It is the continuation of self that most people have in mind for immortality and the afterlife. And here I am also skeptical of the science fiction scenario of uploading your mind and memories (your MEMself) to the cloud in some giant digital computer file, because that wouldn’t be you per se; it would just be a copy of you. If such a brain scan of your connectome (the cognitive equivalent of the genome) could be made while you are alive (through some super sophisticated MRI brain scanning machine), and said copy were uploaded to the cloud and turned on (none of this is even remotely possible), you’d be lying there in the scanner still experiencing the world through your point of view (your POVself) while your duplicate began a new existence that would veer from your life course. Religious afterlife scenarios face the same problem: if God copies your MEMself, then that’s just a duplicate of you in heaven while the real you remains in the grave. A deity would need to transport to heaven your POVself, with a continuity of existence from one moment to the next in tact (with, perhaps, a short sleep break in which you dream for awhile and then wake up in some other place).
The Soul. William Blake’s portrayal of the soul departing the body upon death captures what most people believe to take place. An illustration from a series designed by Blake for an edition of the poem “The Grave” by Robert Blair, engraved by Louis Schiavonetti in 1813, titled The Soul Hovering over the Body, Reluctantly Parting with Life. Courtesy of the Metropolitan Museum of Art.
When most people think of life after death they think of their POVself somehow continuing. They close their eyes for the last time on this dusty Earth, slip its surly bonds and ascend to some paradisiacal state where they will see their loved ones again and enjoy the fruits of their faith for eternity with their God and savior (assuming they chose the right one, which is almost entirely determined by what epoch and geographical location where one happened to have been born and raised). The only science-based proposal that stands any chance whatsoever of continuing the POVself (and even that is vanishingly slim) is cryonics, in which you have your brain and body frozen (don’t do the brain-only freeze because you will need your body for your complete self, as in the “embodied self”!) and reanimate at some future date when whatever it was that killed you can be cured. Of course, this still won’t leave you an eternal being because the Second Law of Thermodynamics will continue to chip away at your mortal body, leaving you forever chasing the elixir of immortality that science can never—not even in principle—conquer.

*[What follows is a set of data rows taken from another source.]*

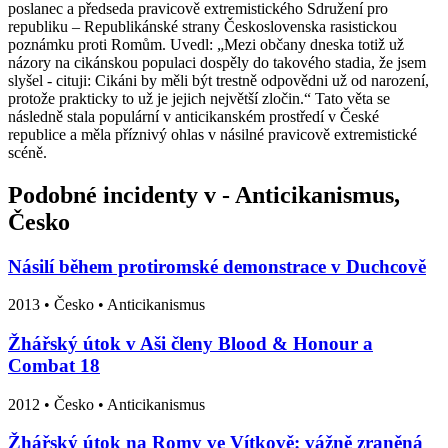
poslanec a předseda pravicově extremistického Sdružení pro
republiku – Republikánské strany Československa rasistickou
poznámku proti Romům. Uvedl: „Mezi občany dneska totiž už
názory na cikánskou populaci dospěly do takového stadia, že jsem
slyšel - cituji: Cikáni by měli být trestně odpovědni už od narození,
protože prakticky to už je jejich největší zločin.“ Tato věta se
následně stala populární v anticikanském prostředí v České
republice a měla příznivý ohlas v násilné pravicově extremistické
scéně.
Podobné incidenty v - Anticikanismus,
Česko
Násilí během protiromské demonstrace v Duchcově
2013
•
Česko
• Anticikanismus
Žhářský útok v Aši členy Blood & Honour a
Combat 18
2012
•
Česko
• Anticikanismus
Žhářský útok na Romy ve Vítkově: vážně zraněná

I might also comment briefly on the idea of living “forever” in “eternity.” Most people don’t give this much thought, content with the enchanted notion of continuing on in some state with those we love forever. That seems innocuous enough until you think about it for a moment. First, as Julia Sweeney notes in her Letting God of God monologue, when told by Mormon missionaries that if she accepts their faith she gets to spend eternity with her family, she replied, “Oh dear. That wouldn't be such a good incentive for me.” Julia’s monologues recount the many challenges she faced with her parents and siblings growing up, affirming the Anna Karenina principle, articulated by Leo Tolstoy: “All happy families are alike; each unhappy family is unhappy in its own way.” It’s hard to imagine families remaining happy…forever.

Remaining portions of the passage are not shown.